EXERCISE GOAL —
Only lines containing "fill" belong in the answer, each copied from the entries below.

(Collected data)
____

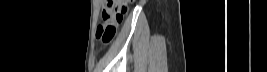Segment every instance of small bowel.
Instances as JSON below:
<instances>
[{"instance_id":"obj_1","label":"small bowel","mask_w":267,"mask_h":72,"mask_svg":"<svg viewBox=\"0 0 267 72\" xmlns=\"http://www.w3.org/2000/svg\"><path fill=\"white\" fill-rule=\"evenodd\" d=\"M105 7H106V5H105ZM106 16H107V10H103V12H102V18H104Z\"/></svg>"}]
</instances>
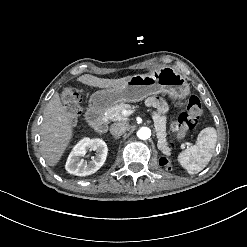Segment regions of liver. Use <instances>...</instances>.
<instances>
[{"mask_svg": "<svg viewBox=\"0 0 247 247\" xmlns=\"http://www.w3.org/2000/svg\"><path fill=\"white\" fill-rule=\"evenodd\" d=\"M83 83L98 87H119L127 78L100 79L89 74L78 78ZM41 151L48 165H54L61 157L70 138V123L66 110L62 107L58 94L49 101L44 111V120L41 124Z\"/></svg>", "mask_w": 247, "mask_h": 247, "instance_id": "6515ba94", "label": "liver"}]
</instances>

____

YOUR RESPONSE —
[{"instance_id":"obj_1","label":"small bowel","mask_w":267,"mask_h":72,"mask_svg":"<svg viewBox=\"0 0 267 72\" xmlns=\"http://www.w3.org/2000/svg\"><path fill=\"white\" fill-rule=\"evenodd\" d=\"M105 7H106V5H105ZM106 16H107V10H103V12H102V18H104Z\"/></svg>"}]
[{"mask_svg": "<svg viewBox=\"0 0 247 247\" xmlns=\"http://www.w3.org/2000/svg\"><path fill=\"white\" fill-rule=\"evenodd\" d=\"M83 83L98 87H119L127 78L100 79L89 74L78 78ZM41 151L48 165H54L61 157L70 138V123L66 110L62 107L58 94L49 101L44 111V120L41 124Z\"/></svg>", "mask_w": 247, "mask_h": 247, "instance_id": "6515ba94", "label": "liver"}]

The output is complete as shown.